Donald Hopkins helped kill smallpox and is close to slaying the fiery serpent

Donald Hopkins keeps his enemy in plain sight. Henrietta sits on a bookshelf in the doctor’s home office, coiled like a yard-long strand of spaghetti, in an alcohol-filled glass jar.

The dead Guinea worm has been there for most of Hopkins’ tough slog against a disease that he is finally on the verge of vanquishing.

He doesn’t know why he called her Henrietta except that he might have thought of a Dutch princess by that name. But Henrietta inspires Hopkins to soldier on. She reminds him of the resilience of people who have experienced the excruciating scourge of Guinea worm, a water-borne parasitic disease that culminates with milky white worms bursting from festering blisters on human skin.

Soon, Hopkins hopes, Henrietta will be the last of her kind.

“My passion,” he says, lifting the jar off the shelf, “is to see the end of this worm.”

It has been a passion, as well, for former President Jimmy Carter. Last August, when Carter announced to the world that he was battling brain cancer, he expressed this wish: “I hope Guinea worm dies before I do.”

That wish may very well come true.

Carter has been declared cancer free. And Guinea worm cases now number 22, down from 3.5 million in 1986, when the Carter Center tapped Hopkins to lead the global eradication effort. Back then, Guinea worm terrorized people in 21 countries. Today, the remaining cases are limited to isolated parts of Chad, Mali, South Sudan and Ethiopia.
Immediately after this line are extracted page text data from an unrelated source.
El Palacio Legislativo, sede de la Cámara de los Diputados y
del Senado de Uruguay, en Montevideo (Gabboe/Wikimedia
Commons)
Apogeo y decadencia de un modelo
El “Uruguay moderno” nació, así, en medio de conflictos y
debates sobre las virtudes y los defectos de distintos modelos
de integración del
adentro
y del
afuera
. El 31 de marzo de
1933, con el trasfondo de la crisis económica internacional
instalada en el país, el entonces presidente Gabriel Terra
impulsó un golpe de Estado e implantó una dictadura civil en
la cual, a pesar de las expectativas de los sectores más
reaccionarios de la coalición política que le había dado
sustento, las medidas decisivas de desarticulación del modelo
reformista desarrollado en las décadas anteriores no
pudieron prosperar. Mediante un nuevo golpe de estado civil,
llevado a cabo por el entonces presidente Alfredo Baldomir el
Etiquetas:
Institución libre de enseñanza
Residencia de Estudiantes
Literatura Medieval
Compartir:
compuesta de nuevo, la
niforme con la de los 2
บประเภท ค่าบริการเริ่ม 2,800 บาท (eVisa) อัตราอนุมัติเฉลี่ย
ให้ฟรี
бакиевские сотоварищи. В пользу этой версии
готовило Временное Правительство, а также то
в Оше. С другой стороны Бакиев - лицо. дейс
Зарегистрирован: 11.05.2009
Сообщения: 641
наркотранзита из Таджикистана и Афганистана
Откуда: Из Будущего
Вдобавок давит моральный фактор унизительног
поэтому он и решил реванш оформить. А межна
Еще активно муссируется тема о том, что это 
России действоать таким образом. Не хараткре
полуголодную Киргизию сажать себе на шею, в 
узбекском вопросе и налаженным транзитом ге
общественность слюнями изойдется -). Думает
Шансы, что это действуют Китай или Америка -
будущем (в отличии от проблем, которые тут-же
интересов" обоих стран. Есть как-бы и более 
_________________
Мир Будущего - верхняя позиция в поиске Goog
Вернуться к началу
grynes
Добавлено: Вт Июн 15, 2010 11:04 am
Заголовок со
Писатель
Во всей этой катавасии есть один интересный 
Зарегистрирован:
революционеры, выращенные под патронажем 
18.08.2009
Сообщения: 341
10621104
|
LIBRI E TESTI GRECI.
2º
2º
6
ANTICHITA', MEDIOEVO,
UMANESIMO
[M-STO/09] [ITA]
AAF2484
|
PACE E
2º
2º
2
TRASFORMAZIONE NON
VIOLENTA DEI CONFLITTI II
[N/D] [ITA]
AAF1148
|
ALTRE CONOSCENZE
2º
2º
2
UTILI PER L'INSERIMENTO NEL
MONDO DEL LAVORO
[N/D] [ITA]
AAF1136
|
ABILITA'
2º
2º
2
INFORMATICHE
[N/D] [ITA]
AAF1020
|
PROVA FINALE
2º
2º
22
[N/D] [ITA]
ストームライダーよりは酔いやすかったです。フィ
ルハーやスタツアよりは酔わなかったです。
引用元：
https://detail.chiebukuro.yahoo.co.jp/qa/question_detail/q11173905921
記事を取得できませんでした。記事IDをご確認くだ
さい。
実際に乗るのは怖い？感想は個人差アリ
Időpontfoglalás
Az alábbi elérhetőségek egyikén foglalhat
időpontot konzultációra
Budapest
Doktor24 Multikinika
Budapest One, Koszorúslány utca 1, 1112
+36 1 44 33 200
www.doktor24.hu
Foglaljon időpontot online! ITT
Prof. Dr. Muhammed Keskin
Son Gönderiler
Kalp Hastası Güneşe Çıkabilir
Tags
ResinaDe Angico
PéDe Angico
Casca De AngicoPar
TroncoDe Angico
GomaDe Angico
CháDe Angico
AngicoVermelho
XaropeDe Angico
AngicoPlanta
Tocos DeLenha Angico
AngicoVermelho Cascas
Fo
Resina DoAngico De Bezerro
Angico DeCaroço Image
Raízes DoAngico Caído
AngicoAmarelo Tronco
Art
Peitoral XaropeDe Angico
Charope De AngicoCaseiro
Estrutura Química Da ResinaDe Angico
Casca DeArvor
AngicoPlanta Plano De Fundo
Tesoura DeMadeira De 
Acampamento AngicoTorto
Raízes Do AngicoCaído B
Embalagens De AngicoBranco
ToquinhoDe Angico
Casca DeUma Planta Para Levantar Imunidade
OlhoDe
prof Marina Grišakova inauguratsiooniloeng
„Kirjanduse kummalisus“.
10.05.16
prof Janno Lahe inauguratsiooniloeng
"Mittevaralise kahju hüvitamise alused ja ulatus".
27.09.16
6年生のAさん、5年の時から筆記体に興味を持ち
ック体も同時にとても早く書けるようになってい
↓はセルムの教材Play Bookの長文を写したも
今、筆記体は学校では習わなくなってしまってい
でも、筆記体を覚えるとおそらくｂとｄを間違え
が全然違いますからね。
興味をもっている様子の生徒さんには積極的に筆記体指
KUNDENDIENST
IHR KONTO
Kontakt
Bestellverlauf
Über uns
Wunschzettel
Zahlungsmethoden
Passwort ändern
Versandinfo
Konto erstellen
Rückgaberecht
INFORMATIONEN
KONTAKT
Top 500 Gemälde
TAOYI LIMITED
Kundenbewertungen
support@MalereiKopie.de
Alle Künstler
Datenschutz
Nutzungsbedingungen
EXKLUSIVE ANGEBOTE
Guinea worm never commanded attention like malaria or polio. Perhaps that’s because the disease — aptly known in Latin as dracunculiasis or “little snake” — was not indigenous to the West and mainly affects people in African and Asian nations with poor water sanitation. Perhaps it’s also because Guinea worm is generally not a killer. It still can be devastating: It is so painful and disabling that it often keeps impoverished men and women from working for months or even years, and children from attending school.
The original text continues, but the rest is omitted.